そもそも義央が刃傷事件に遭遇した元禄14年以前に開発された三河国幡豆郡の塩田は本浜及び白浜のみで、このうち本浜塩田が所在する吉田村は甘縄藩松平領、白浜塩田が所在する富好外新田村は幕府領でいずれも吉良領ではない。当然ながら吉良家の歴史の中で塩作りを行ったという記録は無い。

浅野内匠頭任官のときからの遺恨という説

『赤城盟伝』には「上野介に宿意があるのは一朝一夕の事ではない。ずっと前からの事である」と書いてあり、この「ずっと前の宿意」が寛文11年浅野内匠頭が将軍家綱にはじめてお目通りした際、その場にいた上野介が内匠頭を侮辱したものだとするもの[113]。『赤穂記』にこの説が書いてあるが、寛文11年の段階では内匠頭は5歳であり、この説には信憑性がない[113]

衆道に関する怨恨

浅野内匠頭のお気に入りの美しい小姓の日比谷右近を吉良上野介が懇望したが、断られたため確執ができたという説。

『誠忠武艦』という「幕末に成立した赤穂事件の経緯を真偽取交ぜてのべた」[114]文献にこの説がでている[113]。

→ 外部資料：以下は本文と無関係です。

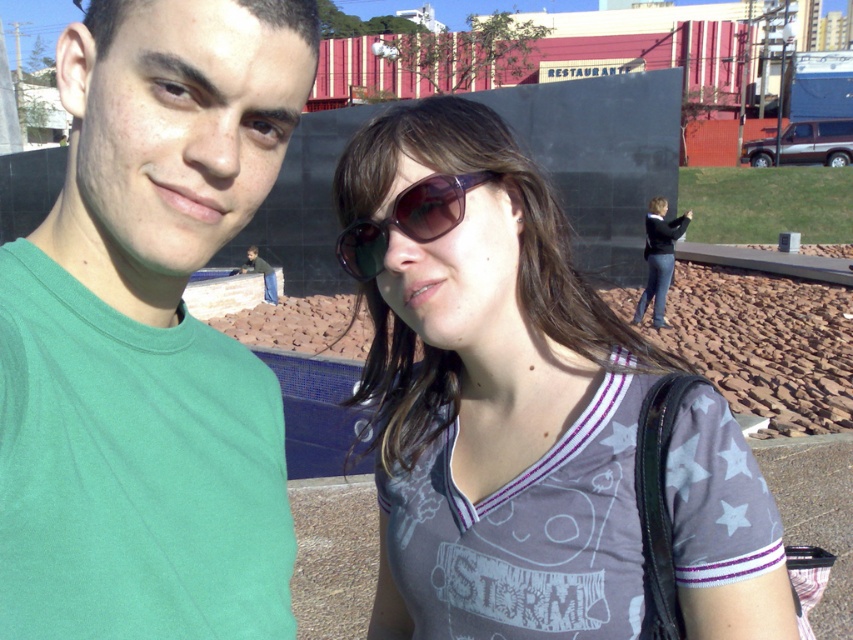 Who is taller, matte gray shirt at center or sunglasses at center?

With more height is matte gray shirt at center.

Is point (706, 540) positioned after point (357, 275)?

No, it is in front of (357, 275).

Where is `matte gray shirt at center`? Image resolution: width=853 pixels, height=640 pixels. matte gray shirt at center is located at coordinates (489, 388).

Between point (74, 168) and point (427, 150), which one is positioned in front?

Point (74, 168) is in front.

Identify the location of green matte t-shirt at left. (148, 340).

Between point (125, 230) and point (398, 227), which one is positioned in front?

Point (125, 230) is more forward.

The width and height of the screenshot is (853, 640). Describe the element at coordinates (148, 340) in the screenshot. I see `green matte t-shirt at left` at that location.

また『正史実伝いろは文庫』の十三回にも同じ話が載っている[115]

しかし福本日南は「吉良上野介は61歳の白髪翁、最早若い衆の争いでもあるまい」としている[113]

茶器に関する怨恨

浅野家伝来の「狂言袴」という茶入れを吉良が欲しがったが、断られたため確執ができたとする説。

これは「余程後世になっていい出された説」[113]で、高山喜内の『元禄快挙義士の真相』に載っている[113]

一休の書画の鑑定に関する怨恨

浅野内匠頭と吉良が茶会で出会い、山田宗徧が持ってきた一軸を吉良が「一休の真筆だ」といったところ、内匠頭がそうでない証拠を出して吉良をやり込めたので、確執ができたとする説[113]

実録本の『赤穂精義参考内侍所』に載っている説である。

しかしこの話は史料には見当たらず、しかも浅野内匠頭と吉良が茶会で平素から交流があったとしており、事実とは考えにくい[113]

内匠頭の謡曲

明治末期に著された小野利教の『赤穂義士真実談』にでている話[113]

元禄13年に内匠頭が謡曲熊野を舞ったところ、上野介から「クセがよくない」と非難を受けた事を内匠頭が根に持ったとするもの[113]。 これも一休の書画と同じ理由で信憑性がない[113]

「乱心」について[編集]

梶川与惣兵衛によれば、刃傷の少し前に梶川が浅野と話した時には特に異変を感じていなかったといい[116]、刃傷は突発的犯行だったことが推測される[116]。また、仮に吉良を傷つける動機(「遺恨」など)があったとして、江戸城中で、しかも勅使接遇という重要行事の最中に事に及ぶ理由がなく、更に殺意があったにもかかわらず、相手をつくのではなく袈裟がけに切りつけたのも不審点であることから[116]、浅野が乱心していたのではないか、ともされる[116]

また田村邸に預けられた浅野内匠頭は家臣に次のように伝えてほしいと依頼したという(『御預一件』)

此段、兼ねて知らせ申すべく候ども、今日やむを得ざる事故、知らせ申さず候、不審に存ずべく候[117]
(このことは予め知らせておくべきだったが、今日やむを得ざる事情で知らせる事ができなかった。不審に思うだろう)

「今日やむを得ざる事情」があったという事は、この日に何かあって突発的に斬りつけたのだともとれる。少なくとも以前からこの日に斬りつけようと計画したわけではないと思われる[117]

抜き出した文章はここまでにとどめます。